- Vois-tu, quand j'étais jeune, régnait une Reine de toute beauté sur le royaume dans lequel je vivais...
- Oh chic, une histoire de princesse! exulta la gamine.
- Chut! moins fort, sinon on va se faire repérer!
La petite lui ayant promis de se tenir tranquille, il continua son récit.

 Elle était si belle que sa simple vue suffisait à calmer les ardeurs meutrières des plus belliqueux, que les loups se transformaient en gentils toutous inoffensifs, que les jalousies s'évanouissaient, car remplacées par l'amour pour une Reine si belle et un émerveillement de savoir qu'une créature aussi parfaite ait pu voir le jour. Aussi, dans ce royaume, la paix régnait, et les gens propéraient.

- Zut, c'est une histoire bien embêtante! Tu commences par la fin!...

- Attends donc la suite avant de te faire une idée, mademoiselle j'ai-déjà-tout-vu!

Comme le chat avait pu obtenir le silence de la fillette, il continua son récit, non sans lui décocher un regard noir au passage.
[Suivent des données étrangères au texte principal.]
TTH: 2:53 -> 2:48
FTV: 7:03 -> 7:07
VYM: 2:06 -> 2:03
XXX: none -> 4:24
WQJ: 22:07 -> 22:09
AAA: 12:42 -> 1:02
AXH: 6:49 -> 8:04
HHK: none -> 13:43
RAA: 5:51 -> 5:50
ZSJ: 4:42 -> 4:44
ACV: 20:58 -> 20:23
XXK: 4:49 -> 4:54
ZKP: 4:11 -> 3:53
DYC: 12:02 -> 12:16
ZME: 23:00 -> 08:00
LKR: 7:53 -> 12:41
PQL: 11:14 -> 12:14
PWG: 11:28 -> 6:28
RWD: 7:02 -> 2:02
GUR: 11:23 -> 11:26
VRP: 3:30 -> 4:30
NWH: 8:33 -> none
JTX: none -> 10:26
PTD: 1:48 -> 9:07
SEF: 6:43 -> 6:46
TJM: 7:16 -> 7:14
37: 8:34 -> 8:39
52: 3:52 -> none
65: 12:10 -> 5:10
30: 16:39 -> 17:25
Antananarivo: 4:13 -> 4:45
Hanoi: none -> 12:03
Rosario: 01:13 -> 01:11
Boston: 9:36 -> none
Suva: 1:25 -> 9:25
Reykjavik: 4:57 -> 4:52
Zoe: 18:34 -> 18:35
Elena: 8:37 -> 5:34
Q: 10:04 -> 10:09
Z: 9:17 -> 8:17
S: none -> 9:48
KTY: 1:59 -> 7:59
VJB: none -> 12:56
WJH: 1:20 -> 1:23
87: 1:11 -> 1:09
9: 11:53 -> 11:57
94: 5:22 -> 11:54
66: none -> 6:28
 Le pays semblait lui-même bénéficier de ce rayonnement céleste coulant par sa Reine: les fleurs donnaient les plus riches parfums, les arbres leurs fruits les plus succulents, et les blés leur plus abondante multiplicité à la douce saveur.

Apparemment ce rayonnement magique ne connaissait guère de limite, en tout cas dans le royaume,
et même dans les pays voisins. Cela profitait à tous, aux bons, aux mauvais, aux autres. Pourtant, des gens trouvaient des raisons pour ne pas être contents ni heureux. Ils se réunissaient parfois entre eux pour en discuter encore et encore.

" Comment ferons-nous pour subsister si la situation se poursuit ainsi! dit l'un d'eux.

- C'est inadmissible pour nous! Nous souffrons de la faim alors que la plupart des gens vivent aisément!

- Nous ne pouvons plus commercer comme avant, c'est intolérable! disait un autre, en se réinstallant dans le fauteuil un peu trop étroit pour ses bourrelets. Et les palabres durèrent toutes la nuit. De toute façon, le lendemain était jour chômé pour eux, puisque personne ne viendrait acheter leurs marchandises.

Les seules qui s'en plaignaient -et encore pas toujours- étaient leurs femmes, car ces hommes importants, ne travaillant plus, se laissaient aller, et ne s'occupaient plus de leur famille, au plus grand ravissement des bambins qui se retrouvaient, du coup, libérés du joug paternel (ce n'était pas facile d'être la progéniture de ces gens-là).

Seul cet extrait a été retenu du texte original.